To be healthy, your daily diet should include at least:
- Four serves of bread or cereals – for example, two slices of bread; one cup of porridge; one bread roll; one cup of cooked pasta or rice.
- Two serves of fruit – for example, one apple, orange or banana; one cup of canned fruit or four dried apricot halves.
- Five serves of vegetables – for example, one cup of salad vegetables; half a cup of cooked dried beans or legumes; one potato or parsnip; one cup of other cooked vegetables (equals two serves).
- Two serves of dairy food – for example, one cup of low-fat milk; two slices (40g) of cheese or one small tub (200g) of yoghurt.
In the short term, low-carbohydrate diets may cause you to lose weight because of the restriction of kilojoules or energy. The body begins to use body stores of glucose and glycogen (from the liver and muscles) to replace the carbohydrates it is not getting from food. Around 3g of water is needed to release 1g of glycogen, so the rapid initial weight loss on a low-carbohydrate diet is mostly water, not body fat. As carbohydrate stores are used up, the body begins to rely on other sources of fuel such as fat. This can lead to the development of ketones in the body which can make the body acidic. This can lead to metabolic changes, which may be dangerous for some people, such as those with diabetes.

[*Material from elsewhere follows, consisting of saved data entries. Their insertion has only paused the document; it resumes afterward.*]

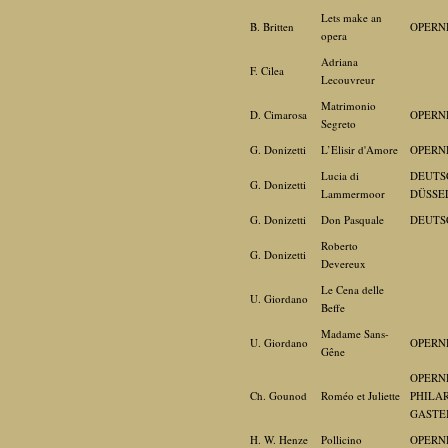
Lets make an
B. Britten
OPERN
opera
Adriana
F. Cilea
Lecouvreur
Matrimonio
D. Cimarosa
OPERN
Segreto
G. Donizetti
L’Elisir d'Amore
OPERN
Lucia di
DEUTS
G. Donizetti
Lammermoor
DÜSSE
G. Donizetti
Don Pasquale
DEUTS
Roberto
G. Donizetti
Devereux
Le Cena delle
U. Giordano
Beffe
Madame Sans-
U. Giordano
OPERN
Gêne
OPERN
Ch. Gounod
Roméo et Juliette
PHILA
GASTE
H. W. Henze
Pollicino
OPERN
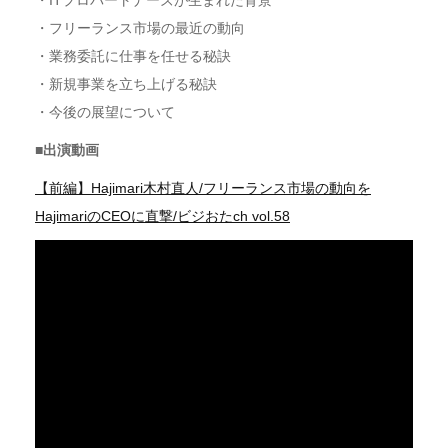
・ITプロパートナーズが生まれた背景
・フリーランス市場の最近の動向
・業務委託に仕事を任せる秘訣
・新規事業を立ち上げる秘訣
・今後の展望について
■出演動画
【前編】Hajimari木村直人/フリーランス市場の動向を
HajimariのCEOに直撃/ビジおたch vol.58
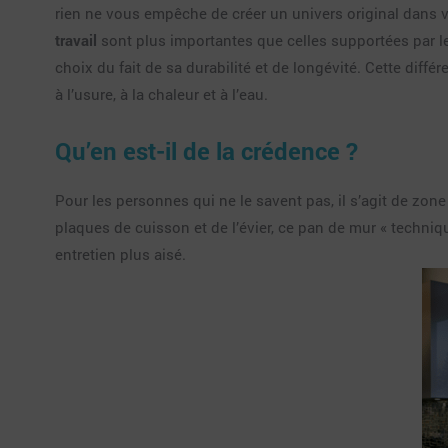
rien ne vous empêche de créer un univers original dans vo
travail
sont plus importantes que celles supportées par le
choix du fait de sa durabilité et de longévité. Cette dif
à l’usure, à la chaleur et à l’eau.
Qu’en est-il de la
crédence
?
Pour les personnes qui ne le savent pas, il s’agit de zone
plaques de cuisson et de l’évier, ce pan de mur « techniqu
entretien plus aisé.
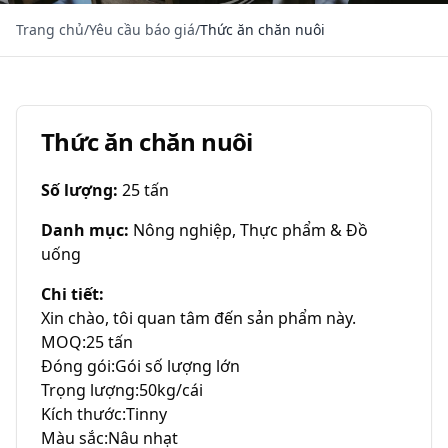
Trang chủ
/
Yêu cầu báo giá
/
Thức ăn chăn nuôi
Thức ăn chăn nuôi
Số lượng
:
25 tấn
Danh mục
:
Nông nghiệp, Thực phẩm & Đồ
uống
Chi tiết
:
Xin chào, tôi quan tâm đến sản phẩm này.

MOQ:25 tấn

Đóng gói:Gói số lượng lớn

Trọng lượng:50kg/cái

Kích thước:Tinny

Màu sắc:Nâu nhạt
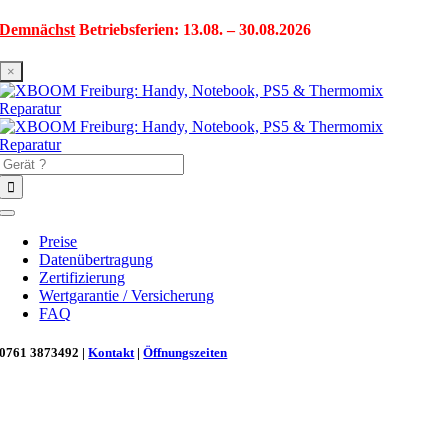
Zum
Demnächst
Betriebsferien: 13.08. – 30.08.2026
Inhalt
springen
×
Suche
nach:
Toggle
Navigation
Preise
Datenübertragung
Zertifizierung
Wertgarantie / Versicherung
FAQ
0761 3873492 |
Kontakt
|
Öffnungszeiten
Neu in Freiburg: Wir retten deinen Morgenkaffee! ☕
Reparatur für Kaffeevollautomaten & Thermomix®. Schnell, fachgerecht &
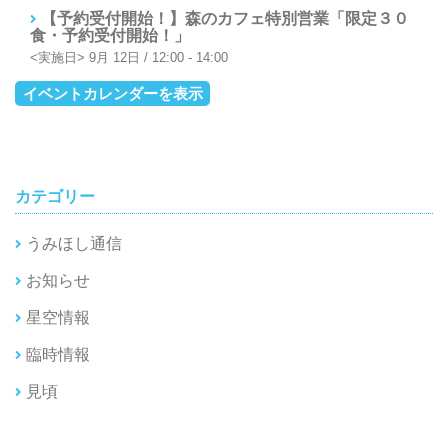
【予約受付開始！】森のカフェ特別営業「限定３０
食・予約受付開始！」
9月 12日 / 12:00
-
14:00
イベントカレンダーを表示
カテゴリー
うみほし通信
お知らせ
星空情報
臨時情報
見頃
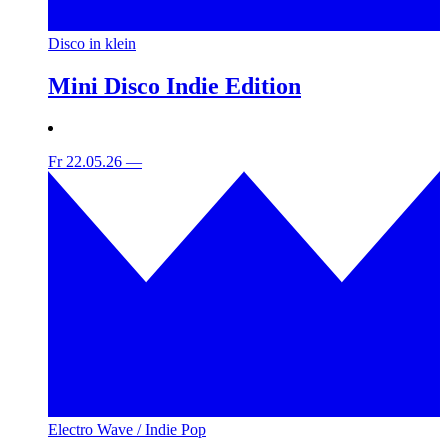
Disco in klein
Mini Disco Indie Edition
Fr 22.05.26
—
Electro Wave / Indie Pop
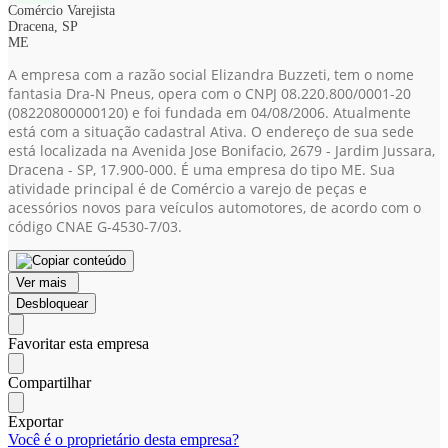
Comércio Varejista
Dracena, SP
ME
A empresa com a razão social Elizandra Buzzeti, tem o nome
fantasia Dra-N Pneus, opera com o CNPJ 08.220.800/0001-20
(08220800000120)
e foi fundada em 04/08/2006. Atualmente
está com a situação cadastral Ativa. O endereço de sua sede
está localizada na Avenida Jose Bonifacio, 2679 - Jardim Jussara,
Dracena - SP, 17.900-000. É uma empresa do tipo ME. Sua
atividade principal é de Comércio a varejo de peças e
acessórios novos para veículos automotores, de acordo com o
código CNAE G-4530-7/03.
Ver mais
Desbloquear
Favoritar esta empresa
Compartilhar
Exportar
Você é o proprietário desta empresa?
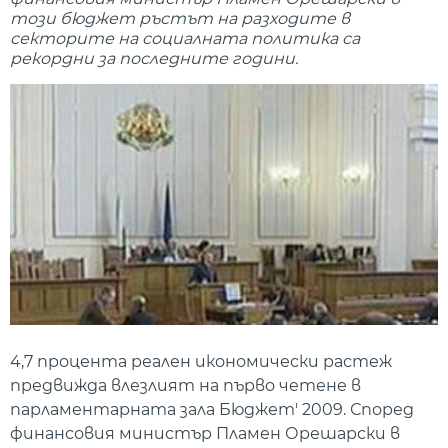
този бюджет ръстът на разходите в
секторите на социалната политика са
рекордни за последните години.
4,7 процента реален икономически растеж
предвижда влезлият на първо четене в
парламентарната зала Бюджет' 2009. Според
финансовия министър Пламен Орешарски в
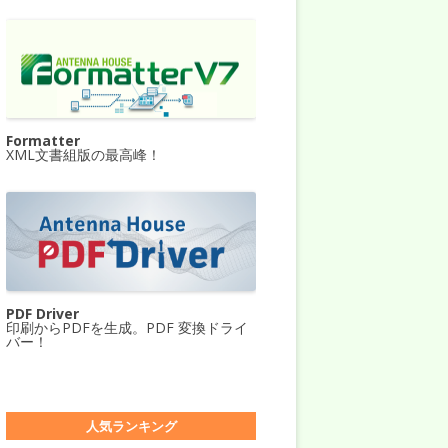
Formatter
XML文書組版の最高峰！
PDF Driver
印刷からPDFを生成。PDF 変換ドライ
バー！
人気ランキング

Some people may also experience some of the following effects of a low-carbohydrate diet including, nausea, dizziness, constipation and lethargy.
And in the long term possible side effects may include:
- Weight gain – when a normal diet is resumed, some muscle tissue is rebuilt, water is restored and weight quickly returns.
- Bowel problems – restricted intake of antioxidants and fibre from fruits and vegetables can increase a person’s risk of constipation and of developing bowel or colon cancers.
- Dieting problems – such as the ‘yoyo’ effect where people lose and re-gain weight many times over a long period of time, rather than sustaining weight loss. A recent study has shown that weight loss on a low-carbohydrate diet was not different to a low-fat diet after a 12 months period.
- Kidney problems – in people with impaired kidney function or diabetes.
- Osteoporosis and related conditions – due to loss of calcium from the bones.
So don’t say no to carbohydrates - just be smarter with the types you choose and the amount you consume.